Extract all lines in the data that contain the word "NGER".

[Records excerpted from a collection]
━━━━━━
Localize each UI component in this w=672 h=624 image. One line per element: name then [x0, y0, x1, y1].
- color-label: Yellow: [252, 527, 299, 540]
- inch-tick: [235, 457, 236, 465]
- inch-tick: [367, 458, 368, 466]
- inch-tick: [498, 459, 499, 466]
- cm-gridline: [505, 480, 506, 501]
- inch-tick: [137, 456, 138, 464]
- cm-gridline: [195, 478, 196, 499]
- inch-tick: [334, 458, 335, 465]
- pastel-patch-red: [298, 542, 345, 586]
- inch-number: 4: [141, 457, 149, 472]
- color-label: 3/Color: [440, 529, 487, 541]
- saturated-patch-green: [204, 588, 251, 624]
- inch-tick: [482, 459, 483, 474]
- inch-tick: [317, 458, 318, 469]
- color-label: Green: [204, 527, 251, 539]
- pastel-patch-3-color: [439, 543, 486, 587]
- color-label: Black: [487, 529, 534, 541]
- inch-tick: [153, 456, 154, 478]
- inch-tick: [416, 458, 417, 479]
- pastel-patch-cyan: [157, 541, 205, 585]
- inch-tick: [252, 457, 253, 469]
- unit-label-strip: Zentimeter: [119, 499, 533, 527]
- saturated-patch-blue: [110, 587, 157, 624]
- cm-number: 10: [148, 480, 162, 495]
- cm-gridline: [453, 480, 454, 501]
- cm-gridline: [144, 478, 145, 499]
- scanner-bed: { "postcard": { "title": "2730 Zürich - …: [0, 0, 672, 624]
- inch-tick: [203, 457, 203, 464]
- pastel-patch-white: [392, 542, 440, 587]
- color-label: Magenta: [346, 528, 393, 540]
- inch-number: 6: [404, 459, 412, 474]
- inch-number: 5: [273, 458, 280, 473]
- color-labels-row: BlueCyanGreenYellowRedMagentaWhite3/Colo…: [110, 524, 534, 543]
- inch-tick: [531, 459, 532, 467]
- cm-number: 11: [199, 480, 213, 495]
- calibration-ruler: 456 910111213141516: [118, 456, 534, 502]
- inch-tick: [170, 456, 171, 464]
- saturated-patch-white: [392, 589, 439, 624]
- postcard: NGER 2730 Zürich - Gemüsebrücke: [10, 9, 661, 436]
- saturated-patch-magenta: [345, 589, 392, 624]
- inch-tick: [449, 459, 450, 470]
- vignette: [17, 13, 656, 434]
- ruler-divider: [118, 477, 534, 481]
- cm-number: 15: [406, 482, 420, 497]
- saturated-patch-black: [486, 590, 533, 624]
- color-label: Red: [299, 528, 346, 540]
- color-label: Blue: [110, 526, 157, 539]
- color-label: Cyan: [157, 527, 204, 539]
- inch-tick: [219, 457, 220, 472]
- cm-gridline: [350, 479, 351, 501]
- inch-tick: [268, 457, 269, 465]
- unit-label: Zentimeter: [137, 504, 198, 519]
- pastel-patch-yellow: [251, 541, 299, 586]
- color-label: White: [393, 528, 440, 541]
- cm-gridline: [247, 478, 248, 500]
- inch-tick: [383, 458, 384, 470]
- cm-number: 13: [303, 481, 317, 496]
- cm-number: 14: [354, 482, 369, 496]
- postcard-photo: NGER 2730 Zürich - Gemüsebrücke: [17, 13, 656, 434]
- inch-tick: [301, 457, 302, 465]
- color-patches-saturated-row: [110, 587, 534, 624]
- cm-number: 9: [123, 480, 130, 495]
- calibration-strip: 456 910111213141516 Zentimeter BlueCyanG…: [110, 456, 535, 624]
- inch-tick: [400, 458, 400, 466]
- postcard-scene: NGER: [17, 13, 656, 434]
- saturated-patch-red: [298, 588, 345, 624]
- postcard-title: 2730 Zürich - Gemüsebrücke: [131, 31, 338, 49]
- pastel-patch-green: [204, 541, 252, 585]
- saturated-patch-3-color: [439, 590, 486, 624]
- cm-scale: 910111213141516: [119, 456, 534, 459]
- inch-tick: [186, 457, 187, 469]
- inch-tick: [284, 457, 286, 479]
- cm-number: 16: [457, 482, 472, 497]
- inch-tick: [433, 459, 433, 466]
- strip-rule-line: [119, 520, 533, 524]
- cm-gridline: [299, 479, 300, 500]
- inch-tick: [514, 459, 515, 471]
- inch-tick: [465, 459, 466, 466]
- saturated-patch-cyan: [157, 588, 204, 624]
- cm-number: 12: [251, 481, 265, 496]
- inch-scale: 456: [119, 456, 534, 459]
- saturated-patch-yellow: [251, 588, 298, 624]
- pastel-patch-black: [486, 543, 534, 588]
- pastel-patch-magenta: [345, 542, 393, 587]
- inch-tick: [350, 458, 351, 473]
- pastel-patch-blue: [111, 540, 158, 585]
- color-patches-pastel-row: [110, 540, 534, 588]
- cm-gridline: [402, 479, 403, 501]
━━━━━━
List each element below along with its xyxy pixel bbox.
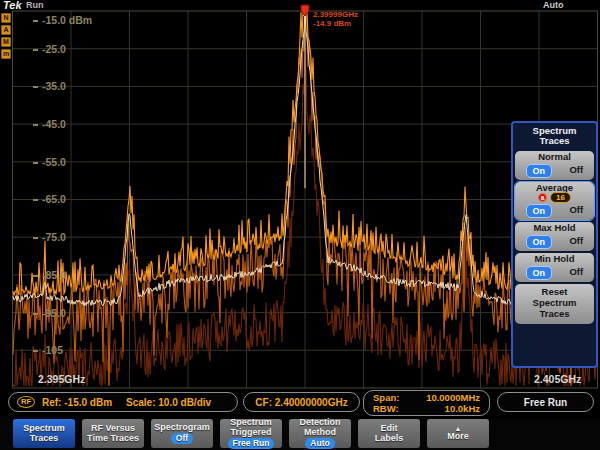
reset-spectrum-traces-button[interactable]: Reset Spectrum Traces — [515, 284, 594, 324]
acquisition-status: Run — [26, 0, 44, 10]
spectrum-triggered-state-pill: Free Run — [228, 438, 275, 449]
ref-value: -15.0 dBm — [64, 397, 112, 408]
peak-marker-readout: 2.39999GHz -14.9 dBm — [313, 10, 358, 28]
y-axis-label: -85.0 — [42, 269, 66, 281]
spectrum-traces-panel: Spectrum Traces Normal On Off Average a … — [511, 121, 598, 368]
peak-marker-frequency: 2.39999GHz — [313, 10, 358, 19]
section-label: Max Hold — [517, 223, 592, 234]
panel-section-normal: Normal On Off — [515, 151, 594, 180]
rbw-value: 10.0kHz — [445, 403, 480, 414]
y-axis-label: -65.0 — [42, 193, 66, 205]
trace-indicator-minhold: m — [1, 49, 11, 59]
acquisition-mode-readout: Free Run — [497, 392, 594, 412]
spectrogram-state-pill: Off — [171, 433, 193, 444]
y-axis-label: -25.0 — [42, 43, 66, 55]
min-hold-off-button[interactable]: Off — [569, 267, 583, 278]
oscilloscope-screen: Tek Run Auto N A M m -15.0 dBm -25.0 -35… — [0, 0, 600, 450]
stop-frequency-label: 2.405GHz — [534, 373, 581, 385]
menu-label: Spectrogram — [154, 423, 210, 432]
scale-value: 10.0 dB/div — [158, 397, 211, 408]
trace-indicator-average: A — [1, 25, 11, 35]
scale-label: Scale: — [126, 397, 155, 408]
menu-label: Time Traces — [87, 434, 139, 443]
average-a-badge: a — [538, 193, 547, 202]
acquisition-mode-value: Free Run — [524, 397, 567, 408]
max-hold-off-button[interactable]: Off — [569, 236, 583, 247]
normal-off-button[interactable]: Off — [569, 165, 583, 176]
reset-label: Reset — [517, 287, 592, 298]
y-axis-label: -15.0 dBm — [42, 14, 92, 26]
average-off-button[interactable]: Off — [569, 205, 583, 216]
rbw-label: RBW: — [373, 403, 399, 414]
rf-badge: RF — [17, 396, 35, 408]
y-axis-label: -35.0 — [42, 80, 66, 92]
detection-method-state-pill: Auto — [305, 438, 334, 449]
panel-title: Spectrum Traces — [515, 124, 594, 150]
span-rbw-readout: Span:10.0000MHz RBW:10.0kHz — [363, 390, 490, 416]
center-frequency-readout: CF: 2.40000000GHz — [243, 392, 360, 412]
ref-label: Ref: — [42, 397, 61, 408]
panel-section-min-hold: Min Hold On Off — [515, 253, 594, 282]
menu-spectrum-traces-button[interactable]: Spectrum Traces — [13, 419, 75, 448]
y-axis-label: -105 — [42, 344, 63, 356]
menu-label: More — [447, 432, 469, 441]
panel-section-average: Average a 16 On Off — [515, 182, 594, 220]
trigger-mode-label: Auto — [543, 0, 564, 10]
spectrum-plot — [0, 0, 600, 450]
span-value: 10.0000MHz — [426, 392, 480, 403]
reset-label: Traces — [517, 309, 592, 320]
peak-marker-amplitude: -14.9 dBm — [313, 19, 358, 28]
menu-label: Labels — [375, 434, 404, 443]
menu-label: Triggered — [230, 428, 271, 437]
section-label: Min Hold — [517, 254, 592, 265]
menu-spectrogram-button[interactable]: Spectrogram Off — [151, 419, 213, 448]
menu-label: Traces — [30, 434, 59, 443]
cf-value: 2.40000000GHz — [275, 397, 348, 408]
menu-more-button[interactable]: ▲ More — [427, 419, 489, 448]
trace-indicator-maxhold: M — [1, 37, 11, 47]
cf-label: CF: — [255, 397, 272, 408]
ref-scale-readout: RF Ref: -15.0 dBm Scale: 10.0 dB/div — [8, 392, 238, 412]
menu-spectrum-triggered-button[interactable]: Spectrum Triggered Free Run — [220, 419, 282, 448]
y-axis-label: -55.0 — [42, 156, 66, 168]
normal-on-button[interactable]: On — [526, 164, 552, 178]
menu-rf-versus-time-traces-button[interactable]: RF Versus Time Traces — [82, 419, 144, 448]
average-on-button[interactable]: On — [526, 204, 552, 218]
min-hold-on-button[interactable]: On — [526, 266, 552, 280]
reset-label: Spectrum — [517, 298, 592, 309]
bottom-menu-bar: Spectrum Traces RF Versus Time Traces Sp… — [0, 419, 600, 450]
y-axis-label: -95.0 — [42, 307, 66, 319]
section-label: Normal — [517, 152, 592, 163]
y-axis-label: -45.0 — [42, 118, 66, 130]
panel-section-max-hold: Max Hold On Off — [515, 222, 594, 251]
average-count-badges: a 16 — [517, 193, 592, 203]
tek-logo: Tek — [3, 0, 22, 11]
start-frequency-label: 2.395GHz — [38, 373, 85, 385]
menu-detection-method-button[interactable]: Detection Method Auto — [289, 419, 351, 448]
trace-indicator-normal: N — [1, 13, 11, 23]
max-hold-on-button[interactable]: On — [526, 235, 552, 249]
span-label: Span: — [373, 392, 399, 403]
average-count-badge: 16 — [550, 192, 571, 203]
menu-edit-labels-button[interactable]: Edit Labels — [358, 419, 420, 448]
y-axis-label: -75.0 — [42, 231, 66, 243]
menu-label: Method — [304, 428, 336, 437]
━━━━━━
OUTPUT FOR THIS TASK
- postcard: NGER 2730 Zürich - Gemüsebrücke: [10, 9, 661, 436]
- postcard-photo: NGER 2730 Zürich - Gemüsebrücke: [17, 13, 656, 434]
- postcard-scene: NGER: [17, 13, 656, 434]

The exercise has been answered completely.